● RECORDS SUPPLIED
▬▬▬

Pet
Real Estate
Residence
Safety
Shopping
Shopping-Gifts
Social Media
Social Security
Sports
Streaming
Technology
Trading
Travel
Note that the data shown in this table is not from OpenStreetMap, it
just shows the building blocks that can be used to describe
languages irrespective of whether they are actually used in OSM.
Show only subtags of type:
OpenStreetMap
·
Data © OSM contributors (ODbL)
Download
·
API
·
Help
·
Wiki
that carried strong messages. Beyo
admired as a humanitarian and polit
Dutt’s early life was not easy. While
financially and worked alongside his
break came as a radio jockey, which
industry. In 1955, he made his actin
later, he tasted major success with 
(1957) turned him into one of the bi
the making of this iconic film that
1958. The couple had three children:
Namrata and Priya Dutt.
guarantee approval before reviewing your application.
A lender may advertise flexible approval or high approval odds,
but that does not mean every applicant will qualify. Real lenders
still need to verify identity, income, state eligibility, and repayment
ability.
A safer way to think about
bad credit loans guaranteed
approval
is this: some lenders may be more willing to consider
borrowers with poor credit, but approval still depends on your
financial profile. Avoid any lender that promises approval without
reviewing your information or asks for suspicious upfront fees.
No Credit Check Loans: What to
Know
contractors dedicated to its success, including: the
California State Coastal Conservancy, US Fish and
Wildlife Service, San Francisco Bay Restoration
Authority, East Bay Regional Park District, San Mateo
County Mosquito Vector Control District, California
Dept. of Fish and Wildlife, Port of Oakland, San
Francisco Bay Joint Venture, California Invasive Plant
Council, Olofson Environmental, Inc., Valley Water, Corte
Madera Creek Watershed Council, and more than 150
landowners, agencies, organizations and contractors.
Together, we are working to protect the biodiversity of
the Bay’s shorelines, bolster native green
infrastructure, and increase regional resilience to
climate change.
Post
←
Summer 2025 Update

▬▬▬

What you return should be the records above, repeated exactly.

● SOLUTION TO THIS EXERCISE
Pet
Real Estate
Residence
Safety
Shopping
Shopping-Gifts
Social Media
Social Security
Sports
Streaming
Technology
Trading
Travel
Note that the data shown in this table is not from OpenStreetMap, it
just shows the building blocks that can be used to describe
languages irrespective of whether they are actually used in OSM.
Show only subtags of type:
OpenStreetMap
·
Data © OSM contributors (ODbL)
Download
·
API
·
Help
·
Wiki
that carried strong messages. Beyo
admired as a humanitarian and polit
Dutt’s early life was not easy. While
financially and worked alongside his
break came as a radio jockey, which
industry. In 1955, he made his actin
later, he tasted major success with 
(1957) turned him into one of the bi
the making of this iconic film that
1958. The couple had three children:
Namrata and Priya Dutt.
guarantee approval before reviewing your application.
A lender may advertise flexible approval or high approval odds,
but that does not mean every applicant will qualify. Real lenders
still need to verify identity, income, state eligibility, and repayment
ability.
A safer way to think about
bad credit loans guaranteed
approval
is this: some lenders may be more willing to consider
borrowers with poor credit, but approval still depends on your
financial profile. Avoid any lender that promises approval without
reviewing your information or asks for suspicious upfront fees.
No Credit Check Loans: What to
Know
contractors dedicated to its success, including: the
California State Coastal Conservancy, US Fish and
Wildlife Service, San Francisco Bay Restoration
Authority, East Bay Regional Park District, San Mateo
County Mosquito Vector Control District, California
Dept. of Fish and Wildlife, Port of Oakland, San
Francisco Bay Joint Venture, California Invasive Plant
Council, Olofson Environmental, Inc., Valley Water, Corte
Madera Creek Watershed Council, and more than 150
landowners, agencies, organizations and contractors.
Together, we are working to protect the biodiversity of
the Bay’s shorelines, bolster native green
infrastructure, and increase regional resilience to
climate change.
Post
←
Summer 2025 Update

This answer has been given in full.